Always & Forever

I will have you in my heart, but you are not worthy of my time, my dearest love.

Just for you my love, I know you will never feel the same way I do for you, but I have to write this off my chest!

Well, that went awesome! :)))

I gotta stop wasting my time on damn dimwitts =)) and half-assed men !

Hopefully this was a lesson learned!

Though indeed I have strong feelings, I cannot allow myself to be the medicine or cure for a person who does not feel the same way about me.

I am cursed to be alone and alone I shall die!

Thank you for opening my eyes!

Once again I am destroyed an broken to ieces by the same person who did it to me for 4 years… and I still long for him.. I am a masochist… because I love the way he hurts me…

Everytime I say it’s the last time, I find myself in his arms as if I am his slave…Emotionally he fucked me up really good and messed me up  a lot. Now I seek all the pain he inflicted to feel any pleasure at all…

Does that make any sense? Of course it doesn’t! It’s toxic and it’s a killer but I ….I feel for him…and I cannot confess this to him…he will laugh at me or just dismiss me…
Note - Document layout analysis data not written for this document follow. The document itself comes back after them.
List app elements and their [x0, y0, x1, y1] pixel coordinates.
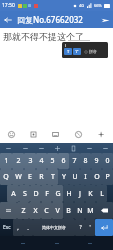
button[interactable]: C: [41, 202, 52, 219]
staticText: Y: [62, 172, 66, 182]
button[interactable]: Backspace: [96, 202, 113, 219]
staticText: P: [105, 172, 110, 182]
staticText: Esc: [3, 224, 11, 231]
button[interactable]: Y: [58, 169, 69, 185]
button[interactable]: T: [47, 169, 58, 185]
button[interactable]: Shift: [0, 202, 17, 219]
staticText: 7: [72, 156, 77, 166]
button[interactable]: T: [62, 42, 108, 58]
button[interactable]: J: [74, 185, 85, 202]
button[interactable]: O: [91, 169, 102, 185]
staticText: 6: [61, 156, 66, 166]
button[interactable]: ,: [13, 219, 23, 236]
staticText: 4: [39, 156, 44, 166]
button[interactable]: 9: [91, 153, 102, 169]
button[interactable]: A: [7, 185, 19, 202]
button[interactable]: Home: [47, 237, 67, 249]
staticText: J: [79, 189, 81, 199]
button[interactable]: Recents: [80, 237, 100, 249]
button[interactable]: I: [80, 169, 91, 185]
button[interactable]: Emoji: [0, 125, 22, 143]
button[interactable]: S: [19, 185, 30, 202]
staticText: T: [67, 49, 70, 54]
staticText: K: [88, 189, 93, 199]
button[interactable]: Back: [0, 12, 16, 28]
button[interactable]: Enter: [95, 219, 113, 236]
staticText: S: [23, 189, 27, 199]
button[interactable]: W: [12, 169, 24, 185]
button[interactable]: Undo: [17, 143, 33, 153]
staticText: G: [55, 189, 61, 199]
button[interactable]: Q: [0, 169, 12, 185]
button[interactable]: 简体中文拼音: [33, 219, 75, 236]
staticText: R: [39, 172, 44, 182]
staticText: A: [11, 189, 16, 199]
staticText: 那就不得不提这个了: [3, 31, 84, 42]
button[interactable]: Hide keyboard: [97, 143, 113, 153]
button[interactable]: R: [36, 169, 47, 185]
button[interactable]: 8: [80, 153, 91, 169]
staticText: M: [87, 206, 94, 216]
button[interactable]: 0: [102, 153, 113, 169]
staticText: U: [72, 172, 78, 182]
button[interactable]: Clipboard: [65, 143, 81, 153]
button[interactable]: Back: [13, 237, 33, 249]
button[interactable]: 2: [12, 153, 24, 169]
staticText: ,: [17, 224, 19, 232]
staticText: I: [84, 172, 87, 182]
staticText: T: [51, 172, 55, 182]
staticText: 8: [83, 156, 88, 166]
staticText: V: [55, 206, 60, 216]
button[interactable]: 3: [24, 153, 36, 169]
button[interactable]: Photo: [44, 125, 67, 143]
staticText: 简体中文拼音: [42, 225, 66, 230]
button[interactable]: M: [85, 202, 96, 219]
staticText: .: [27, 224, 29, 232]
button[interactable]: N: [74, 202, 85, 219]
button[interactable]: U: [69, 169, 80, 185]
staticText: 4G: [79, 3, 85, 8]
button[interactable]: G: [52, 185, 63, 202]
button[interactable]: 1: [0, 153, 12, 169]
button[interactable]: E: [24, 169, 36, 185]
staticText: F: [45, 189, 49, 199]
button[interactable]: ': [85, 219, 95, 236]
staticText: H: [66, 189, 72, 199]
staticText: ': [89, 224, 91, 231]
button[interactable]: X: [29, 202, 41, 219]
staticText: E: [28, 172, 32, 182]
button[interactable]: B: [63, 202, 74, 219]
button[interactable]: D: [30, 185, 41, 202]
button[interactable]: Settings: [81, 143, 97, 153]
staticText: Z: [21, 206, 26, 216]
button[interactable]: 5: [47, 153, 58, 169]
button[interactable]: H: [63, 185, 74, 202]
button[interactable]: K: [85, 185, 96, 202]
button[interactable]: 6: [58, 153, 69, 169]
button[interactable]: Esc: [0, 219, 13, 236]
button[interactable]: P: [102, 169, 113, 185]
staticText: ?: [79, 224, 82, 231]
button[interactable]: Z: [17, 202, 29, 219]
staticText: 0: [105, 156, 110, 166]
button[interactable]: Previous: [0, 143, 17, 153]
staticText: 3: [28, 156, 33, 166]
staticText: 9: [94, 156, 99, 166]
button[interactable]: Redo: [33, 143, 49, 153]
button[interactable]: Image: [22, 125, 44, 143]
button[interactable]: ?: [75, 219, 85, 236]
staticText: C: [44, 206, 49, 216]
button[interactable]: Move cursor: [49, 143, 65, 153]
staticText: 2: [16, 156, 21, 166]
button[interactable]: 4: [36, 153, 47, 169]
button[interactable]: F: [41, 185, 52, 202]
button[interactable]: L: [96, 185, 107, 202]
button[interactable]: Add: [90, 125, 113, 143]
staticText: 5: [50, 156, 55, 166]
button[interactable]: 7: [69, 153, 80, 169]
button[interactable]: Send: [97, 12, 113, 28]
button[interactable]: .: [23, 219, 33, 236]
button[interactable]: V: [52, 202, 63, 219]
button[interactable]: Sticker: [67, 125, 90, 143]
staticText: 拼音: [89, 49, 97, 54]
Here I am at 4 AM in the morning, longing for a person who does not give a shit about me, but I would give my soul to the DEVIL if I could have his heart to be mine and mine alone…

Why am I like this? What has he done to me that he made me so addicted to him?! Why can’t I cure myself of him…

Is it becuse I know what he feels like when he thinks of his mother? Is it because I have seen him at his worst? Is it because … I saw him crying in my arms, only to leave me and forget about me in 2 days?

Why?! WHY!? Why does this toxicity make me crave for more of his presence in my life?!

With one word from him he can raise me or throw me to the ground…that strong is the hold he has on me…

Unfortunately for me, he does not feel the same way for me.
I am just a comfort pillow. I am nothing more than that….

I just wish he’d see me and feel what I feel for him….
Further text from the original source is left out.